Gary is also an alcoholic not quite back in recovery. Though he participates in many group sessions where everyone sits in a circle and unburdens themselves with painful memories, his memories are his most precious.

  • a trilogy capper

This is the third movie in the so-called Cornetto Trilogy, where Wright and crew mashed funny genre spins on other genres with great success. This one was the least memorable compared to Shaun of the Dead and Hot Fuzz. I suspect it’s that this one featured a mostly unsympathetic protagonist, and mashed up four genres: the body-snatcher movie, the Grail Quest, the addiction recovery struggle, and the old farts reliving the glory days, which was one or two genres too many.

  • almost all of the movie is pre-apocalyptic. The post-apocalyptic bit is at the end.

Fun fact.

  • a series of businesses with names that lie on the continuum of “ironic” and “in retrospect, accurately descriptive”.

"Tonight, we will be partaking of a liquid repast, as we wend our way up the Golden Mile, commencing with an inaugural tankard in The First Post, then on to The Old Familiar, The Famous Cock, The Cross Hands, The Good Companions, The Trusty Servant, The Two-Headed Dog, The Mermaid, The Beehive, The King’s Head, and The Hole in the Wall for a measure of the same. All before the last bittersweet pint in that most fateful terminus - The World’s End. Leave a light on, good lady, for though we may return with a twinkle in our eyes, we will, in truth, be blind - drunk. "

@JoshL, the next pint is on you.

I did actually go down this road for a while, but I couldn’t think of any movies with them on the soundtrack. Certainly didn’t remember the shirt.
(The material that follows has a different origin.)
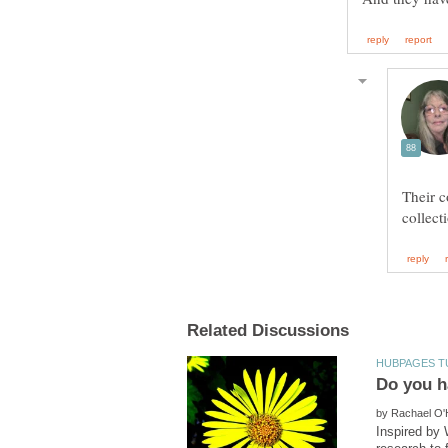
Their c
by
Inspired by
Ha! Yeah, I liked that movie, even if it maybe isn’t the classic that the other two Cornetto films are. Next one coming as soon as I think of something!
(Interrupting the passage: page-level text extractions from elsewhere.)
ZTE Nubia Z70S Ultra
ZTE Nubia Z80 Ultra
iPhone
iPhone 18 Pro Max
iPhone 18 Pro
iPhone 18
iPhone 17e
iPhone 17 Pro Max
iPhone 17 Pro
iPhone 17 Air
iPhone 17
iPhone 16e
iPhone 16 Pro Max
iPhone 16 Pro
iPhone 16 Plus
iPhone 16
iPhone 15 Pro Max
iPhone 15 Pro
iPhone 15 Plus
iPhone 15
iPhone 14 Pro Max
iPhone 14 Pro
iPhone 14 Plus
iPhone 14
  1. A case of mistaken gender identity
  2. A fixed lottery
  3. One of the coolest bad-guy names in film history; even if the Latin is probably fake
  4. Scales of injustice. No, scales and injustice.
  5. A character long thought dead returns in the end to save the day.
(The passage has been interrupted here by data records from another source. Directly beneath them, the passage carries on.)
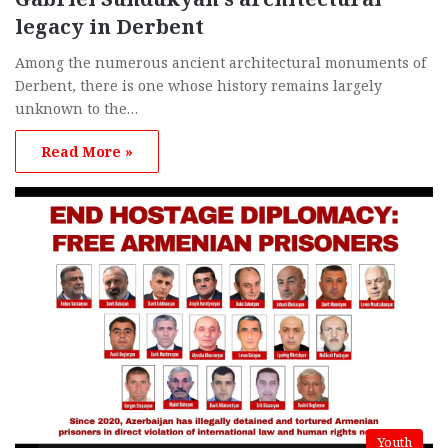
legacy in Derbent
Among the numerous ancient architectural monuments of
Derbent, there is one whose history remains largely
unknown to the…
Read More »
Youth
Monty Python and the Holy Grail? “Old woman–” “Man!”; not sure; Tim the Enchanter; “If she weighs the same as a duck…”; “He’s going to tell! (He’s going to tell!)”

Nope! I’ll give another clue in the morning.

Dragonslayer.

No additional clues needed! It is Dragonslayer.

  1. A case of mistaken gender identity: Valerian has spent her whole life disguised as a boy so she won’t get sacrificed to the dragon. She’s… not very convincing.
  2. A fixed lottery: The lord’s daughter somehow never gets entered into the lottery… until she fixes it herself.
  3. One of the coolest bad-guy names in film history: C’mon, Vermithrax Pejorative? That is bad-ass.
  4. Scales and injustice: Well, dragon scales. And lots of injustice.
  5. A character long thought dead returns in the end to save the day: Sir Ralph Richardson is the only knight in this movie, but he’s a wizard, and he allows himself to be killed so he doesn’t have to walk all the way to the dragon’s cave. Lazy!

@Gordon_Cameron up!

Sounds like one of Key and Peele’s football player names. Where’d he go to college?

Vermithrax would be Greek, not Latin. l am pretty sure that is what prevented me from finding the right movie (this, and also maybe the fact that l have never even heard of Dragonslayer…)

Lots of places. He has hundreds of degrees!

Well in that case, the Latin is definitely fake!

Next:

  1. Wall pounding
  2. Overcooked steak
  3. Home movies
  4. Jailbait
  5. Two fellas who will meet again in the movies

Once Upon A Time In Hollywood?

Nope!

The Aviator?

Not the Aviator (either one).

image

Raging Bull

Correct!

This was the first one I actually got all the clues. But I have seen the film many times, which helps.

Anyway, I yield my turn.

Raging Bull explanations:

  1. Wall pounding - Jake, having been thrown in jail, pounds the wall of his cell with his bare fists
  2. Jake chides his first wife: “Don’t overcook the steak. It defeats its own purpose.”
  3. There’s a sequence of 16mm(?) home movies showing Jake and his second wife and other family members swimming and looking happy.
  4. Jake winds up getting arrested for letting two underage girls into his bar. (“Can you prove to me that you’re 21?”)
  5. The two ‘fellas’ are future Goodfellas co-stars Robert De Niro, who plays Jake, and Joe Pesci, who plays his brother Joey.